Komisi A DPRD Sumut mengharapkan pertemuan ini dilakukan dalam rangka mencari solusi terhadap dampak atas kehadiran BODT terhadap masyarakat sekitar kawasan.
Para wakil rakyat ini menilai apa yang menjadi keluhan masyarakat di Sibisa sekitarnya diharapkan baik dari Pemerintah maupun BODT sebagai perpanjangan tangan pemerintah pusat jangan menganggab anggap aneh apa yang menjadi tuntutan masyarakat saat ini.
Ini kan, hal yang wajar, ada program pembangunan, kalau pun itu satu sisi pantas kita syukuri, tapi di sisi lain kita juga perlu kritisi. Karena, pembangunan yang datang kekawasan Danau Toba pasti punya dampak, pasti itu!
Kenapa masyarakat sampai hari ini masih ada konflik dengan BODT dan Kehutanan, saya kira itu wajar karena ini, kan, masalah dari dulu sampai sekarang soal SK Menhut 579 /2014. Dimana penunjukan kawasan hutan memang dari dulu hingga detik ini masih bermasalah dengan masyarakat,” ujar Sarma Hutajulu.
Lebih lanjut anggota Dewan dari Fraksi PDIP ini memaparkan, masalah antara masyarakat dengan kehutanan belum selesai, kehutanan telah menyerahkan tanah ke BODT.
Dimana masyarakat sudah puluhan tahun menuntut lahannya untuk dikeluarkan dari kawasan hutan tidak bisa dengan alasan kawasan hutan lindung. Tetapi untuk program pembangunan kenapa bisa cepat dari hutan lindung dirubah kehutan produksi/konversi ke APL?.
Saya kira kalau masyarakat mengkritisi ini tak perlu kita langsung alergi, karena memang pertanyaan-pertanyaan itu wajar. Kenapa lahan untuk masyarakat sebegitu sulit pihak kehutanan untuk merobah hutan lindung menjadi APL?
Kenapa untuk yang lain begitu cepat dilakukan seperti BODT? Sudah banyak contoh, seperti di Pintu Pohan yang dijadikan pengusaha lahan sawit.
Ketika masyarakat mengelola lahan yang nota bene kawasan hutan langsung ditangkap dan diproses dengan memakai undang-undang kehutanan. Tapi si pengusaha ketika mengubah lahan kawasan jadi perkebunan itu tidak pernah dipenjarakan.

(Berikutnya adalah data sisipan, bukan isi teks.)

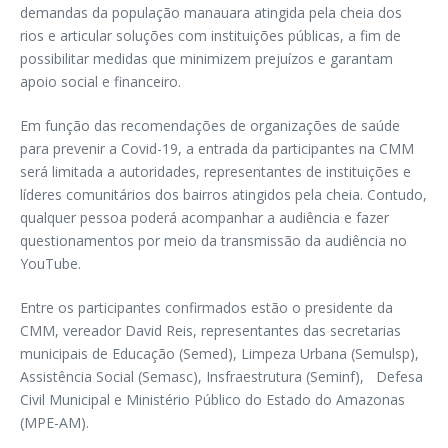
demandas da população manauara atingida pela cheia dos
rios e articular soluções com instituições públicas, a fim de
possibilitar medidas que minimizem prejuízos e garantam
apoio social e financeiro.
Em função das recomendações de organizações de saúde
para prevenir a Covid-19, a entrada da participantes na CMM
será limitada a autoridades, representantes de instituições e
líderes comunitários dos bairros atingidos pela cheia. Contudo,
qualquer pessoa poderá acompanhar a audiência e fazer
questionamentos por meio da transmissão da audiência no
YouTube.
Entre os participantes confirmados estão o presidente da
CMM, vereador David Reis, representantes das secretarias
municipais de Educação (Semed), Limpeza Urbana (Semulsp),
Assistência Social (Semasc), Insfraestrutura (Seminf), Defesa
Civil Municipal e Ministério Público do Estado do Amazonas
(MPE-AM).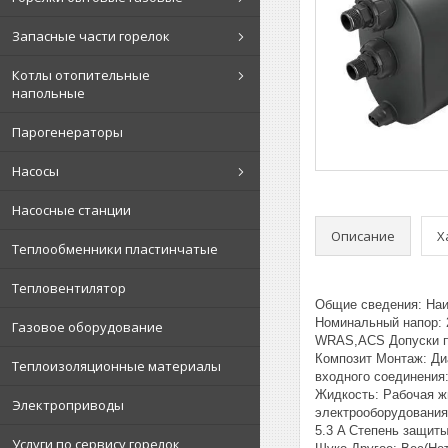
Запасные части горелок
Котлы отопительные
напольные
Парогенераторы
Насосы
Насосные станции
Описание
Х
Теплообменники пластинчатые
Тепловентилятор
Общие сведения: Наи
Номинальный напор: 
Газовое оборудование
WRAS,ACS Допуски по
Композит Монтаж: Диа
Теплоизоляционные материалы
входного соединения:
Жидкость: Рабочая жи
Электроприводы
электрооборудования:
5.3 A Степень защиты
Услуги по сервису горелок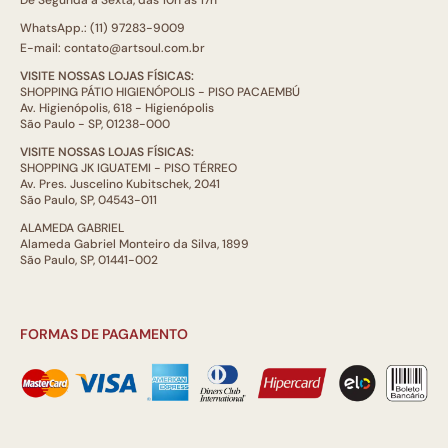
WhatsApp.: (11) 97283-9009
E-mail: contato@artsoul.com.br
VISITE NOSSAS LOJAS FÍSICAS:
SHOPPING PÁTIO HIGIENÓPOLIS - PISO PACAEMBÚ
Av. Higienópolis, 618 - Higienópolis
São Paulo - SP, 01238-000
VISITE NOSSAS LOJAS FÍSICAS:
SHOPPING JK IGUATEMI - PISO TÉRREO
Av. Pres. Juscelino Kubitschek, 2041
São Paulo, SP, 04543-011
ALAMEDA GABRIEL
Alameda Gabriel Monteiro da Silva, 1899
São Paulo, SP, 01441-002
FORMAS DE PAGAMENTO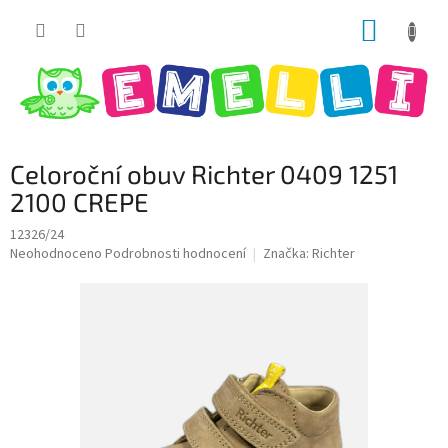
Přejít
NÁKUP
na
obsah
KOŠÍK
Celoroční obuv Richter 0409 1251
2100 CREPE
12326/24
Průměrné
Neohodnoceno
Podrobnosti hodnocení
Značka:
Richter
hodnocení
produktu
je
0,0
z
5
hvězdiček.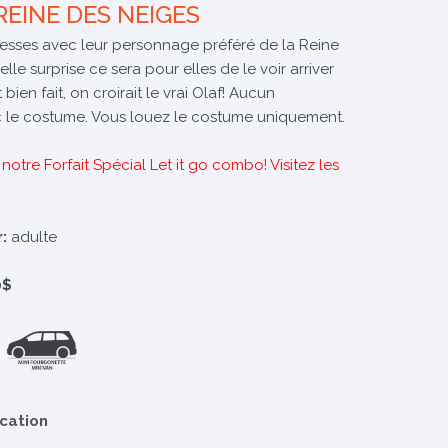
REINE DES NEIGES
esses avec leur personnage préféré de la Reine
lle surprise ce sera pour elles de le voir arriver
 bien fait, on croirait le vrai Olaf! Aucun
c le costume. Vous louez le costume uniquement.
e notre Forfait Spécial Let it go combo!
Visitez les
:
adulte
0$
ocation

Ini tidak adil. Jadi, hal wajar-wajar saja Pak Ari masyarakat bertanya. Karena ini memang program pembangunan yang datangnya dari atas yang tak pernah melibatkan masyarakat untuk membicarakan rencana pembangunan ini.
Ujuk-ujuk masyarakat hanya jadi objek penerima, tidak pernah jadi subjek.
Menanggapi hal itu, Bupati Toba Samosir Ir Darwin Siagian mengatakan pihaknya saat ini telah menerbitkan Peraturan Daerah (Perda) tentang Tanah Adat di Kabupaten Tobasa, namun Perda dimaksud saat ini sedang dalam proses eksaminasi di Biro Hukum Pemprovsu.
“Kami dari Pemerintah Daerah bersama DPRD Kabupaten Toba Samosir sudah menerbitkan Perda Tanah Adat. Saat ini sedang dalam proses eksaminasi di Biro Hukum Provinsi Sumut.
Untuk itu kami berharap agar Komisi A DPRD Sumut dapat membantu supaya prosesnya dipercepat. Karena Perda ini sama-sama kita harapkan nantinya dapat menjadi solusi terbaik untuk menyelesaikan segala persoalan tanah adat yang terjadi saat ini khususnya di daerah Pemkab Tobasa,” jelas Darwin.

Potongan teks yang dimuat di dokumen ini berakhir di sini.